• [Exercise goal] Read the records below and report each line in which "ruler" occurs.

BEGIN Provided entries

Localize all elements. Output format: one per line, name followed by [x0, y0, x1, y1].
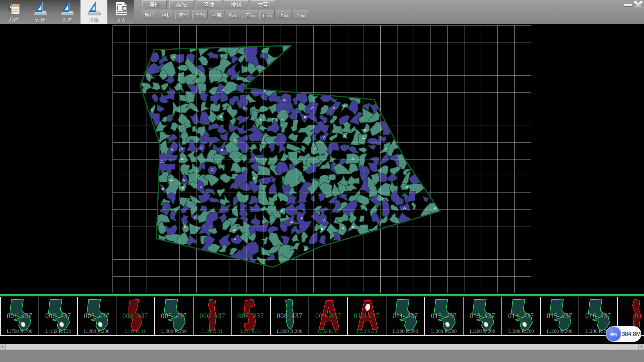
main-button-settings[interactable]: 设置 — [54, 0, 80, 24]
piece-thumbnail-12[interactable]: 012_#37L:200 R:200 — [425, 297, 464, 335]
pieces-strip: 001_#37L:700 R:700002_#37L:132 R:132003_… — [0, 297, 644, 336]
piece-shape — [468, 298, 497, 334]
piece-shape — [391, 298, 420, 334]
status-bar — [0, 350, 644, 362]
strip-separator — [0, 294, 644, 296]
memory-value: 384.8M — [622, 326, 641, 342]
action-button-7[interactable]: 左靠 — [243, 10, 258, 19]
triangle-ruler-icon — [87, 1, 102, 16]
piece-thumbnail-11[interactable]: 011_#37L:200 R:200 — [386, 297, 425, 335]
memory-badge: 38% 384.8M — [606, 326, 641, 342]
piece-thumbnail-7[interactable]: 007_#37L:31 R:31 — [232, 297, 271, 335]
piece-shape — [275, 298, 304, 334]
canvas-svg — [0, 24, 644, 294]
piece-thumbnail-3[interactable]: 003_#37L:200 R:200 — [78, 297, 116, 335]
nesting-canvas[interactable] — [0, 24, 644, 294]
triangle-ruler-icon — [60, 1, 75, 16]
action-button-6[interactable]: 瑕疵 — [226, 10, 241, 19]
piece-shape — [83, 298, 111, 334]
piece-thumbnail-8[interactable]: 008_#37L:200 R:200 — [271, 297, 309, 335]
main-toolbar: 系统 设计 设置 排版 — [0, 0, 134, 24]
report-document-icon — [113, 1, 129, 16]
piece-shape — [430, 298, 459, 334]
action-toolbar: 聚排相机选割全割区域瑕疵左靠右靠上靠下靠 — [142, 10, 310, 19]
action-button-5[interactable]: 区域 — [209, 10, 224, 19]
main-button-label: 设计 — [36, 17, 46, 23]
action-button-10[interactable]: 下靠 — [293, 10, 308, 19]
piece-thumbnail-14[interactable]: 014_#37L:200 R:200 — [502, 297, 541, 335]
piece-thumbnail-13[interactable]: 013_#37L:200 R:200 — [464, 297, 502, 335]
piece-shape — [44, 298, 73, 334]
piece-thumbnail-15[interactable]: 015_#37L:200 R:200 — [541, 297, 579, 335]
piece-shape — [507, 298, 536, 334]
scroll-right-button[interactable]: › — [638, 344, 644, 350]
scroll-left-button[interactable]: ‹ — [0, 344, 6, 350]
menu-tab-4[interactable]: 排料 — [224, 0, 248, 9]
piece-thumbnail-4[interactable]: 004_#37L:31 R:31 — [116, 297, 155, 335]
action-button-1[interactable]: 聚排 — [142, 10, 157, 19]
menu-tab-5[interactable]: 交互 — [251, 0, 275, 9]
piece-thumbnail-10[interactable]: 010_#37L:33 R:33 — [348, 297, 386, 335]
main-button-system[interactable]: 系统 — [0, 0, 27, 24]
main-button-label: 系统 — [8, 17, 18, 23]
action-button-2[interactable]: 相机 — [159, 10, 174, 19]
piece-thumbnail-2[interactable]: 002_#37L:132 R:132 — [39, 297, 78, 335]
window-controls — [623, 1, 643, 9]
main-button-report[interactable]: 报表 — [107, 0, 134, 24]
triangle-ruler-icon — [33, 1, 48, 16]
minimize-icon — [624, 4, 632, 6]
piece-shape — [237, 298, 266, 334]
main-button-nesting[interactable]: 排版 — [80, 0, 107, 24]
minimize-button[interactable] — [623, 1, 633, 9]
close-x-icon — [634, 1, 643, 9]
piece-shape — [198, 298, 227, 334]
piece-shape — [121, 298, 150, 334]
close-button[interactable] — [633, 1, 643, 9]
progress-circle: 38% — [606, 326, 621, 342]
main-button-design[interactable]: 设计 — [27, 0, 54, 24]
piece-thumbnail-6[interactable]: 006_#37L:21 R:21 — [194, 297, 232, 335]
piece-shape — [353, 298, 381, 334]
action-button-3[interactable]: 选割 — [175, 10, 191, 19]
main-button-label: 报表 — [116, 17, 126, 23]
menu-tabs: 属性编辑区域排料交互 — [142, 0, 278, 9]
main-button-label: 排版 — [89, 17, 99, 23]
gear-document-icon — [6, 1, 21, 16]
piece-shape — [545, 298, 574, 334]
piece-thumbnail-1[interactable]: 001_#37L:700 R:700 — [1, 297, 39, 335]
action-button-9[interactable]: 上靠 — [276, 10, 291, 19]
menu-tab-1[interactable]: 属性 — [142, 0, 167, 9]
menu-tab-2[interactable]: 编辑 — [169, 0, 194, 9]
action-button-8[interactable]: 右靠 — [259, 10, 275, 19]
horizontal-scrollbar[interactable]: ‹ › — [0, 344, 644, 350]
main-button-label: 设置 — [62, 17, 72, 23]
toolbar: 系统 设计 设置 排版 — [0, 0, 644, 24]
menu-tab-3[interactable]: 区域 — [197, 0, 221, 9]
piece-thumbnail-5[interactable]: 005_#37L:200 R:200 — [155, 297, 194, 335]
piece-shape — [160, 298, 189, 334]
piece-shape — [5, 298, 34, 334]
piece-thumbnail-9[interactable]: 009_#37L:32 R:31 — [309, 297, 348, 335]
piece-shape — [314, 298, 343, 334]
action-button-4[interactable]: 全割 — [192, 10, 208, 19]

END Provided entries

• [Answer]
triangle-ruler-icon — [87, 1, 102, 16]
triangle-ruler-icon — [60, 1, 75, 16]
triangle-ruler-icon — [33, 1, 48, 16]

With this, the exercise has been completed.